In deze zaak heeft de vrouw, eiseres, een kort geding aangespannen tegen de man, gedaagde, met als doel de ontruiming van de huurwoning. De vrouw stelt dat zij en de man samen in de huurwoning wonen, maar dat er sprake is van een gewelddadige relatie. Op 11 augustus 2013 heeft de vrouw aangifte gedaan van geweld, waarna de man een huisverbod is opgelegd. De vrouw heeft gevorderd dat de man de woning verlaat en haar de sleutels overhandigt, en dat hij het gehuurde niet opnieuw betreedt. De man heeft verweer gevoerd en stelt dat hij de enige huurder is van de woning, aangezien de huurovereenkomst op zijn naam staat.
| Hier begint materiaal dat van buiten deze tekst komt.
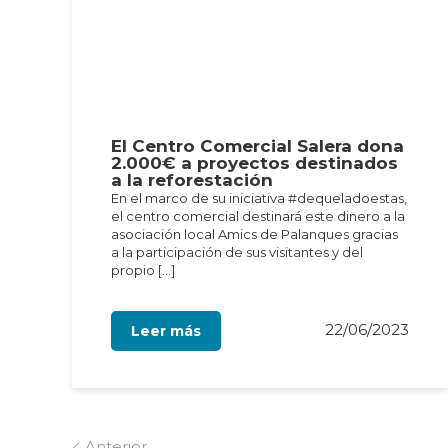
El Centro Comercial Salera dona
2.000€ a proyectos destinados
a la reforestación
En el marco de su iniciativa #dequeladoestas,
el centro comercial destinará este dinero a la
asociación local Amics de Palanques gracias
a la participación de sus visitantes y del
propio […]
22/06/2023
Leer más
Anterior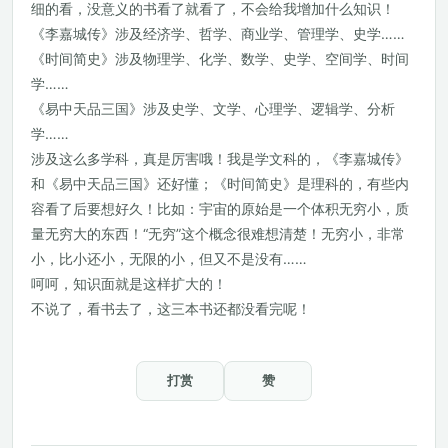
细的看，没意义的书看了就看了，不会给我增加什么知识！
《李嘉城传》涉及经济学、哲学、商业学、管理学、史学……
《时间简史》涉及物理学、化学、数学、史学、空间学、时间
学……
《易中天品三国》涉及史学、文学、心理学、逻辑学、分析
学……
涉及这么多学科，真是厉害哦！我是学文科的，《李嘉城传》
和《易中天品三国》还好懂；《时间简史》是理科的，有些内
容看了后要想好久！比如：宇宙的原始是一个体积无穷小，质
量无穷大的东西！“无穷”这个概念很难想清楚！无穷小，非常
小，比小还小，无限的小，但又不是没有……
呵呵，知识面就是这样扩大的！
不说了，看书去了，这三本书还都没看完呢！
打赏
赞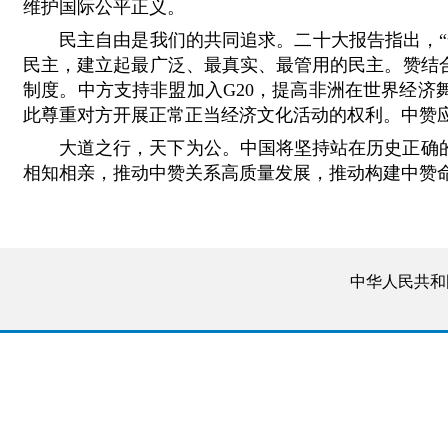
维护国际公平正义。
民主自由是我们的共同追求。二十大报告指出，
民主，建立起最广泛、最真实、最管用的民主。赞结
制度。中方支持非盟加入G20，提高非洲在世界经
此尊重对方开展正常正当经济文化活动的权利。中赞
大道之行，天下为公。中国将坚持站在历史正确
相知相亲，推动中赞关系高质量发展，推动构建中赞
中华人民共和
De voorzieningenrechter heeft de zaak behandeld op 30 augustus 2013. Tijdens de zitting is gebleken dat de vrouw niet kan aantonen dat zij medehuurder is. De voorzieningenrechter oordeelt dat de vrouw onvoldoende aannemelijk heeft gemaakt dat zij een groter belang heeft bij het gebruik van de woning dan de man. De voorzieningenrechter heeft ook overwogen dat de vrouw tijdelijk bij familie kan verblijven en dat de situatie van de vrouw niet zodanig is dat de man gedwongen kan worden de woning te verlaten.
Uiteindelijk heeft de voorzieningenrechter de vorderingen van de vrouw afgewezen en bepaald dat iedere partij de eigen kosten draagt. Dit vonnis is uitgesproken op 6 september 2013 door mr. M.M. Verhoeven, voorzieningenrechter, in aanwezigheid van de griffier.